**What the task asks**: Nothing in the data may be altered as it is transcribed.

[Given entries — start]

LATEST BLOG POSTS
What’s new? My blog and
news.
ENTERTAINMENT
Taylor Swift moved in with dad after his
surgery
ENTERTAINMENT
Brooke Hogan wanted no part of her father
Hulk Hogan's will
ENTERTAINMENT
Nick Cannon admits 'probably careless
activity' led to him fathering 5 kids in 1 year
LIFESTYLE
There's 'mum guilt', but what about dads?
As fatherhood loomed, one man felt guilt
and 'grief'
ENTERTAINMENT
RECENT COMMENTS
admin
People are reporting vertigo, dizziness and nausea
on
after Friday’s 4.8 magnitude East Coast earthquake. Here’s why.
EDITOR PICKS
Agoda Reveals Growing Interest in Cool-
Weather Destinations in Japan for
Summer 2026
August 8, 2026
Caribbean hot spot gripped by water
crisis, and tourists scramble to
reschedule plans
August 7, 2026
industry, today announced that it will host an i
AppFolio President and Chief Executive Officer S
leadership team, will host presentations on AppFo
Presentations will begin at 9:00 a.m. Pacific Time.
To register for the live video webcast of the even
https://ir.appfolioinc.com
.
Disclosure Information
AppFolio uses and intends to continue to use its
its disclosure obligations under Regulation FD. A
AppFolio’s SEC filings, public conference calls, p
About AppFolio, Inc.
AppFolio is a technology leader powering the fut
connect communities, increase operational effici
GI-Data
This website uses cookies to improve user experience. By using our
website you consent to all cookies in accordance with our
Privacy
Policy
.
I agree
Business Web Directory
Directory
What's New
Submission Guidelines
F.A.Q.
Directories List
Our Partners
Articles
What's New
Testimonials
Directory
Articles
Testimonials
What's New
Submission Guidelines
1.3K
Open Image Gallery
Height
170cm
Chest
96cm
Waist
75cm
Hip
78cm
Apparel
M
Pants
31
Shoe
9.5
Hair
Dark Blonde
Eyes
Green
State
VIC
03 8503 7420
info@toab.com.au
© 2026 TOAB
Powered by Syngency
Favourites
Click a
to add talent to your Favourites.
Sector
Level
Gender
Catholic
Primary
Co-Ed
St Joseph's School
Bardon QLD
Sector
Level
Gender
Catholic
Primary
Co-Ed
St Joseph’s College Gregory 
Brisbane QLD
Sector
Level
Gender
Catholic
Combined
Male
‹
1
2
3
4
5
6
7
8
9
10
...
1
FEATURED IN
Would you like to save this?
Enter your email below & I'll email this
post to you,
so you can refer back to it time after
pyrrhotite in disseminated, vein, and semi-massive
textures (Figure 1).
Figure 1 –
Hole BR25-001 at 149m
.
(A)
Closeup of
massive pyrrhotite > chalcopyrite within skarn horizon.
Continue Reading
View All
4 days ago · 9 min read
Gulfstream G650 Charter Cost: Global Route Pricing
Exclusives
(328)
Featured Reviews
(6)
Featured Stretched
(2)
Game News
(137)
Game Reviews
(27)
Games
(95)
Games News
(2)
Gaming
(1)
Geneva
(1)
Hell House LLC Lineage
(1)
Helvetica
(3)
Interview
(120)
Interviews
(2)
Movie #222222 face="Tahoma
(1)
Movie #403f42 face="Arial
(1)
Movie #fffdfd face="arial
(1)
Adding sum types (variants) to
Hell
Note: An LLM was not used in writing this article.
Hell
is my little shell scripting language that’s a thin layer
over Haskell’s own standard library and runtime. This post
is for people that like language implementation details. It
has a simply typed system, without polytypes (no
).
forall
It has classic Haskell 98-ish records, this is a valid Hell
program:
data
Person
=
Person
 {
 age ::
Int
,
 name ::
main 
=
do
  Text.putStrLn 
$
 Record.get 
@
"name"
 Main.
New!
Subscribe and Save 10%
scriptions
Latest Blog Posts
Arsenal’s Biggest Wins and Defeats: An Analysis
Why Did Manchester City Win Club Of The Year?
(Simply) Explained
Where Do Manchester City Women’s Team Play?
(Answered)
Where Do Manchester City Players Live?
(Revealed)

[Given entries — finish]

**Exercise answer**:
LATEST BLOG POSTS
What’s new? My blog and
news.
ENTERTAINMENT
Taylor Swift moved in with dad after his
surgery
ENTERTAINMENT
Brooke Hogan wanted no part of her father
Hulk Hogan's will
ENTERTAINMENT
Nick Cannon admits 'probably careless
activity' led to him fathering 5 kids in 1 year
LIFESTYLE
There's 'mum guilt', but what about dads?
As fatherhood loomed, one man felt guilt
and 'grief'
ENTERTAINMENT
RECENT COMMENTS
admin
People are reporting vertigo, dizziness and nausea
on
after Friday’s 4.8 magnitude East Coast earthquake. Here’s why.
EDITOR PICKS
Agoda Reveals Growing Interest in Cool-
Weather Destinations in Japan for
Summer 2026
August 8, 2026
Caribbean hot spot gripped by water
crisis, and tourists scramble to
reschedule plans
August 7, 2026
industry, today announced that it will host an i
AppFolio President and Chief Executive Officer S
leadership team, will host presentations on AppFo
Presentations will begin at 9:00 a.m. Pacific Time.
To register for the live video webcast of the even
https://ir.appfolioinc.com
.
Disclosure Information
AppFolio uses and intends to continue to use its
its disclosure obligations under Regulation FD. A
AppFolio’s SEC filings, public conference calls, p
About AppFolio, Inc.
AppFolio is a technology leader powering the fut
connect communities, increase operational effici
GI-Data
This website uses cookies to improve user experience. By using our
website you consent to all cookies in accordance with our
Privacy
Policy
.
I agree
Business Web Directory
Directory
What's New
Submission Guidelines
F.A.Q.
Directories List
Our Partners
Articles
What's New
Testimonials
Directory
Articles
Testimonials
What's New
Submission Guidelines
1.3K
Open Image Gallery
Height
170cm
Chest
96cm
Waist
75cm
Hip
78cm
Apparel
M
Pants
31
Shoe
9.5
Hair
Dark Blonde
Eyes
Green
State
VIC
03 8503 7420
info@toab.com.au
© 2026 TOAB
Powered by Syngency
Favourites
Click a
to add talent to your Favourites.
Sector
Level
Gender
Catholic
Primary
Co-Ed
St Joseph's School
Bardon QLD
Sector
Level
Gender
Catholic
Primary
Co-Ed
St Joseph’s College Gregory 
Brisbane QLD
Sector
Level
Gender
Catholic
Combined
Male
‹
1
2
3
4
5
6
7
8
9
10
...
1
FEATURED IN
Would you like to save this?
Enter your email below & I'll email this
post to you,
so you can refer back to it time after
pyrrhotite in disseminated, vein, and semi-massive
textures (Figure 1).
Figure 1 –
Hole BR25-001 at 149m
.
(A)
Closeup of
massive pyrrhotite > chalcopyrite within skarn horizon.
Continue Reading
View All
4 days ago · 9 min read
Gulfstream G650 Charter Cost: Global Route Pricing
Exclusives
(328)
Featured Reviews
(6)
Featured Stretched
(2)
Game News
(137)
Game Reviews
(27)
Games
(95)
Games News
(2)
Gaming
(1)
Geneva
(1)
Hell House LLC Lineage
(1)
Helvetica
(3)
Interview
(120)
Interviews
(2)
Movie #222222 face="Tahoma
(1)
Movie #403f42 face="Arial
(1)
Movie #fffdfd face="arial
(1)
Adding sum types (variants) to
Hell
Note: An LLM was not used in writing this article.
Hell
is my little shell scripting language that’s a thin layer
over Haskell’s own standard library and runtime. This post
is for people that like language implementation details. It
has a simply typed system, without polytypes (no
).
forall
It has classic Haskell 98-ish records, this is a valid Hell
program:
data
Person
=
Person
 {
 age ::
Int
,
 name ::
main 
=
do
  Text.putStrLn 
$
 Record.get 
@
"name"
 Main.
New!
Subscribe and Save 10%
scriptions
Latest Blog Posts
Arsenal’s Biggest Wins and Defeats: An Analysis
Why Did Manchester City Win Club Of The Year?
(Simply) Explained
Where Do Manchester City Women’s Team Play?
(Answered)
Where Do Manchester City Players Live?
(Revealed)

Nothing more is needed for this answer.